Na twee jaar werd de woongroep gesloten en kwam ik in mijn eentje te wonen in een piepklein huisje in het bos. Ik werkte in een opvanghuis voor dak- en thuislozen en genoot van de bijzondere verhalen van de bewoners. Er was bijvoorbeeld een oud mannetje dat stiekem zat te roken en tevreden lurkend aan zijn pijp vertelde dat hij de kost verdiende door konijnen te vangen en die op de markt te verkopen.

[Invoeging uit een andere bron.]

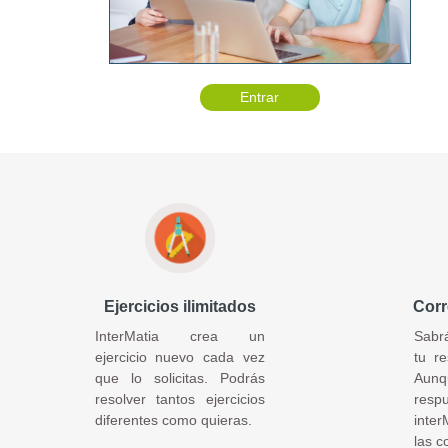
Entrar
Ejercicios ilimitados
Corr
InterMatia crea un
Sabr
ejercicio nuevo cada vez
tu r
que lo solicitas. Podrás
Aun
resolver tantos ejercicios
res
diferentes como quieras.
inter
las c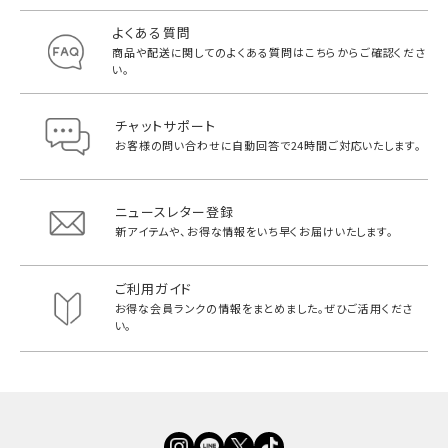
よくある質問
商品や配送に関してのよくある質問は
こちらからご確認くださ
い。
チャットサポート
お客様の問い合わせに自動回答で
24時間ご対応いたします。
ニュースレター登録
新アイテムや、お得な情報をいち早く
お届けいたします。
ご利用ガイド
お得な会員ランクの情報をまとめました。
ぜひご活用くださ
い。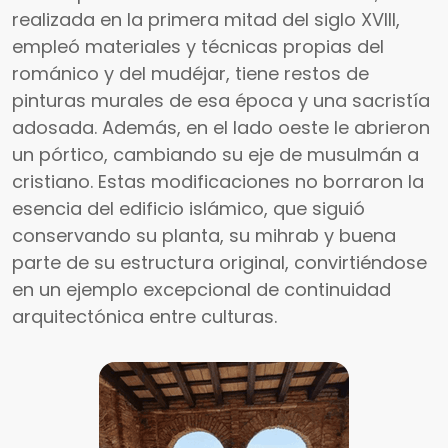
realizada en la primera mitad del siglo XVIII,
empleó materiales y técnicas propias del
románico y del mudéjar, tiene restos de
pinturas murales de esa época y una sacristía
adosada. Además, en el lado oeste le abrieron
un pórtico, cambiando su eje de musulmán a
cristiano. Estas modificaciones no borraron la
esencia del edificio islámico, que siguió
conservando su planta, su mihrab y buena
parte de su estructura original, convirtiéndose
en un ejemplo excepcional de continuidad
arquitectónica entre culturas.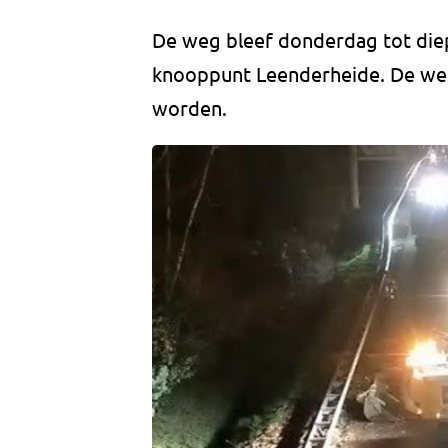
De weg bleef donderdag tot diep
knooppunt Leenderheide. De weg
worden.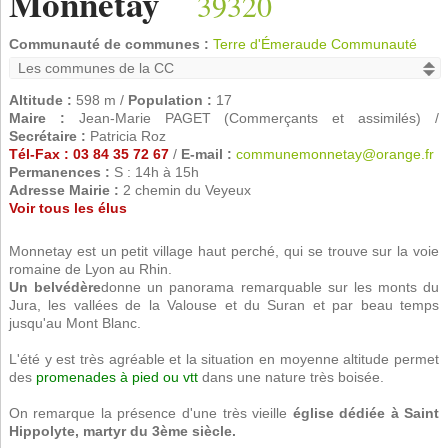
Monnetay
39320
Communauté de communes :
Terre d'Émeraude Communauté
Altitude :
598 m /
Population :
17
Maire :
Jean-Marie PAGET (Commerçants et assimilés) /
Secrétaire :
Patricia Roz
Tél-Fax : 03 84 35 72 67
/
E-mail :
communemonnetay@orange.fr
Permanences :
S : 14h à 15h
Adresse Mairie :
2 chemin du Veyeux
Voir tous les élus
Monnetay est un petit village haut perché, qui se trouve sur la voie
romaine de Lyon au Rhin.
Un belvédère
donne un panorama remarquable sur les monts du
Jura, les vallées de la Valouse et du Suran et par beau temps
jusqu'au Mont Blanc.
L'été y est très agréable et la situation en moyenne altitude permet
des
promenades à pied ou vtt
dans une nature très boisée.
On remarque la présence d'une très vieille
église dédiée à Saint
Hippolyte, martyr du 3ème siècle.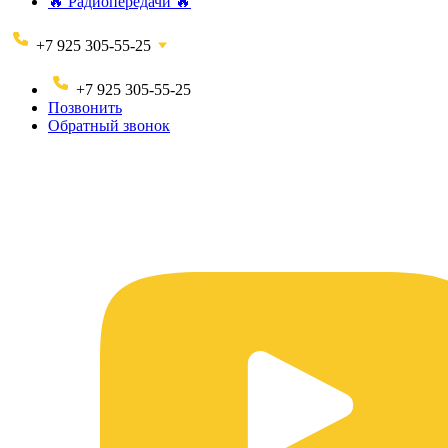
🔥 Радиопередачи 🔥
+7 925 305-55-25
+7 925 305-55-25
Позвонить
Обратный звонок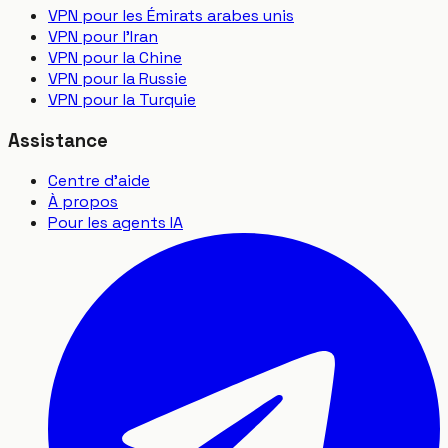
VPN pour les Émirats arabes unis
VPN pour l'Iran
VPN pour la Chine
VPN pour la Russie
VPN pour la Turquie
Assistance
Centre d'aide
À propos
Pour les agents IA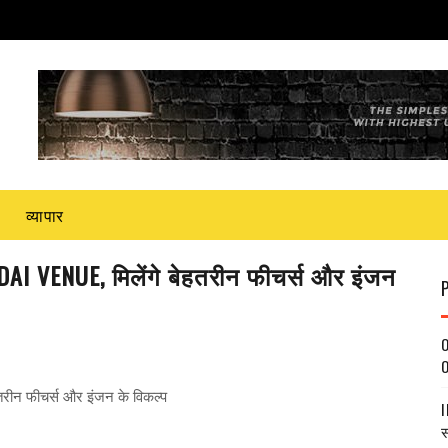
व्यापार
AI VENUE, मिलेंगे बेहतरीन फीचर्स और इंजन
O
O
रीन फीचर्स और इंजन के विकल्‍प
I
स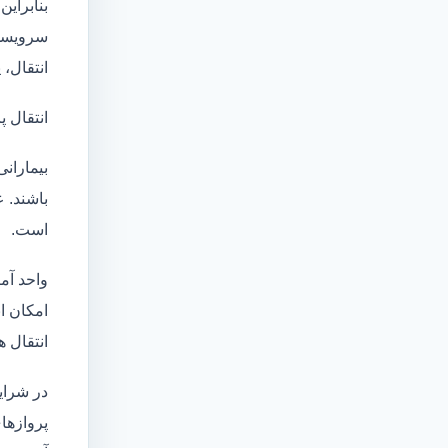
بنابراین
سرویسها
انتقال،
انتقال پ
بیماران
باشند. 
است.
واحد آم
امکان انتقال بی
انتقال ه
در شرای
پروازها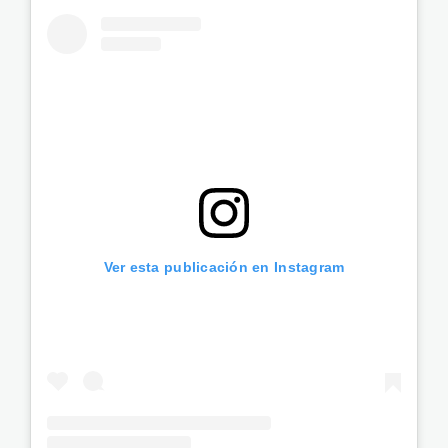
Ver esta publicación en Instagram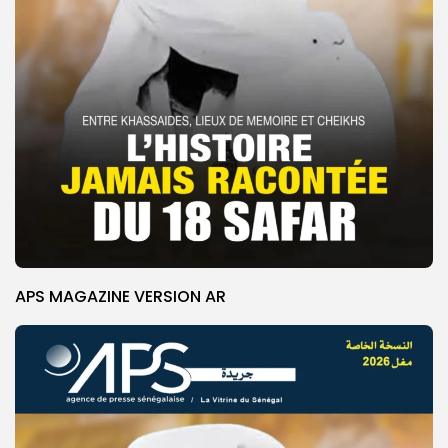
APS MAGAZINE VERSION AR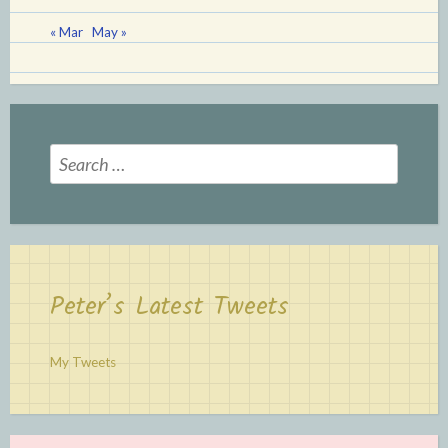
« Mar
May »
Search
for:
Peter’s Latest Tweets
My Tweets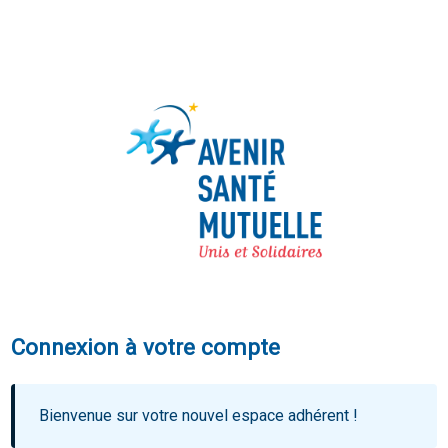
Connexion à votre compte
Bienvenue sur votre nouvel espace adhérent !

Ik heb een gezin met twee eigen kinderen en mijn werk bestaat er uit om in mijn gezin pleegkinderen op te nemen. De meeste pleegkinderen die wij opvangen hebben een traumatisch verleden en zijn verstandelijk beperkt, waardoor ze niet goed kunnen vertellen wat er is. Ik ga ervan uit dat agressief gedrag voortkomt uit angst, dus het is voor mij steeds de vraag als iemand zich afzet, waar ben je bang voor? Hoe kan ik het veilig voor je maken?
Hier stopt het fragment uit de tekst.